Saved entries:
• • •

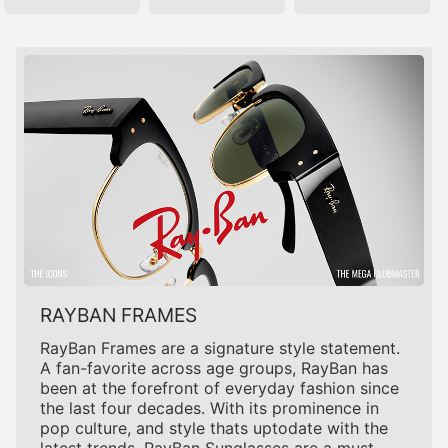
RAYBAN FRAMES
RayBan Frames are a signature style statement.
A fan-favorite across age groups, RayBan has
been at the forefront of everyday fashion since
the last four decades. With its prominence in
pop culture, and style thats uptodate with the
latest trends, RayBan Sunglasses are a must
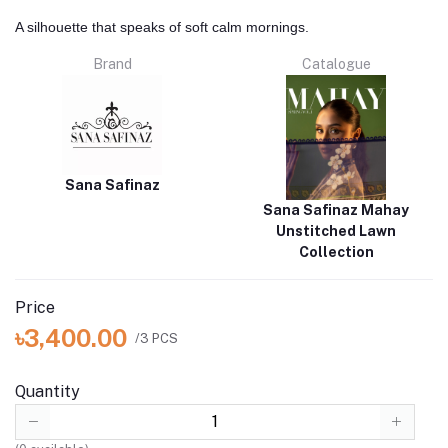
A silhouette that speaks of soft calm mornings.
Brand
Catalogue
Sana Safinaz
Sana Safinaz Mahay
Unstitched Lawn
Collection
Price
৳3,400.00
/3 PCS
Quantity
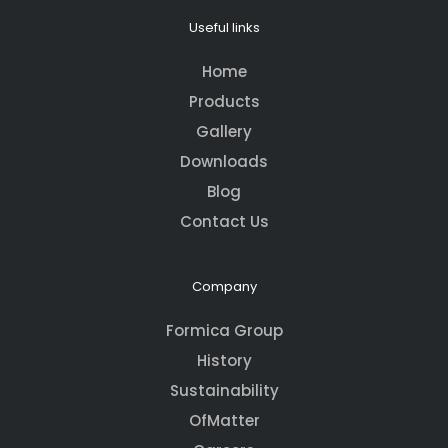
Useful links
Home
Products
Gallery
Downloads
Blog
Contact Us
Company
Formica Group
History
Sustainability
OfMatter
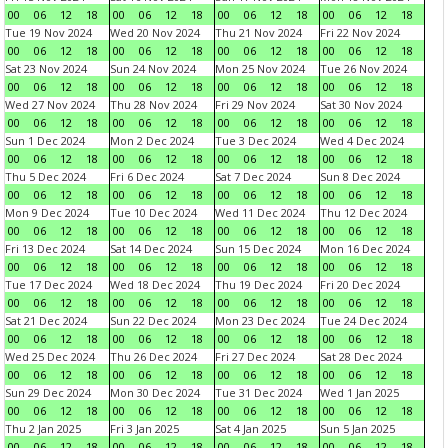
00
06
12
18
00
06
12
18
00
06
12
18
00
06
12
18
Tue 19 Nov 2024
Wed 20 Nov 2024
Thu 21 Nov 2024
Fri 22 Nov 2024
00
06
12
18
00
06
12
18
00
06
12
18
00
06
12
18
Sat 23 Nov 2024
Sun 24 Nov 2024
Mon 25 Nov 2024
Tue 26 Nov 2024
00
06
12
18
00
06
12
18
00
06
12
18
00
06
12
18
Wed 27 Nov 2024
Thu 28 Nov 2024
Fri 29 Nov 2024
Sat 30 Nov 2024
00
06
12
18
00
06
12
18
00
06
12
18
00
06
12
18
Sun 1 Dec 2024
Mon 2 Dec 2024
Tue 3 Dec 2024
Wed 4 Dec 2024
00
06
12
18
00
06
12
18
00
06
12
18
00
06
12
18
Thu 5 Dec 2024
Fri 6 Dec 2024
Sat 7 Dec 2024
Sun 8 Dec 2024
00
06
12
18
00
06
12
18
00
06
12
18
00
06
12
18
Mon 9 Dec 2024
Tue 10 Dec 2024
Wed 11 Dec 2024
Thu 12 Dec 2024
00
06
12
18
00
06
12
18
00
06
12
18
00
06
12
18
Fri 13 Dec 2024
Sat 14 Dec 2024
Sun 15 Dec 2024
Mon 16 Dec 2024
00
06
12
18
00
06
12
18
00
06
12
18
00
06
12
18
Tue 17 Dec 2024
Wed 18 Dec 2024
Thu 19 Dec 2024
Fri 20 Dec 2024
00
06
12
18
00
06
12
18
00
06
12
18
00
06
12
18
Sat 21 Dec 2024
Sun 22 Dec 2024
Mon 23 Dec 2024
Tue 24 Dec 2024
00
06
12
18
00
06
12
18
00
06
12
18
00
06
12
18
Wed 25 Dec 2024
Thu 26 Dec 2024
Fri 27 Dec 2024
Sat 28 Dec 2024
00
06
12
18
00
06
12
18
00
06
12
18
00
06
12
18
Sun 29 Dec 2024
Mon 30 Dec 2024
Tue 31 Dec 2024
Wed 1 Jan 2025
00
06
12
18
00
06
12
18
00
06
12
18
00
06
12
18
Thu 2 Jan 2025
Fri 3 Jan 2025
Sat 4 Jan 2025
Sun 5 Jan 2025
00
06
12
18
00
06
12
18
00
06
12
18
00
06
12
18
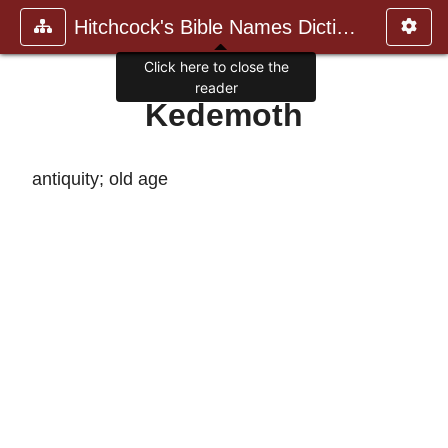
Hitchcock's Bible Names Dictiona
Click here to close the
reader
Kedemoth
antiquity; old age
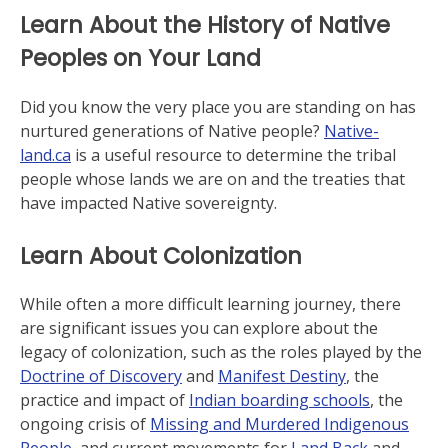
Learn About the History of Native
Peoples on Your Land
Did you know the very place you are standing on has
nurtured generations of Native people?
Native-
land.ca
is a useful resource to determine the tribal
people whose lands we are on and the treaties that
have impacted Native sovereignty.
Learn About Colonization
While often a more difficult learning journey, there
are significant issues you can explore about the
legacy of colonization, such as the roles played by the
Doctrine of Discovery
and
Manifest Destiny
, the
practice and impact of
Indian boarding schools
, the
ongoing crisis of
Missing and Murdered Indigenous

• • •

*Aim of the task:* The lines to show are those in the data above that include "Native".

*Response to this task:*
Learn About the History of Native
nurtured generations of Native people?
Native-
have impacted Native sovereignty.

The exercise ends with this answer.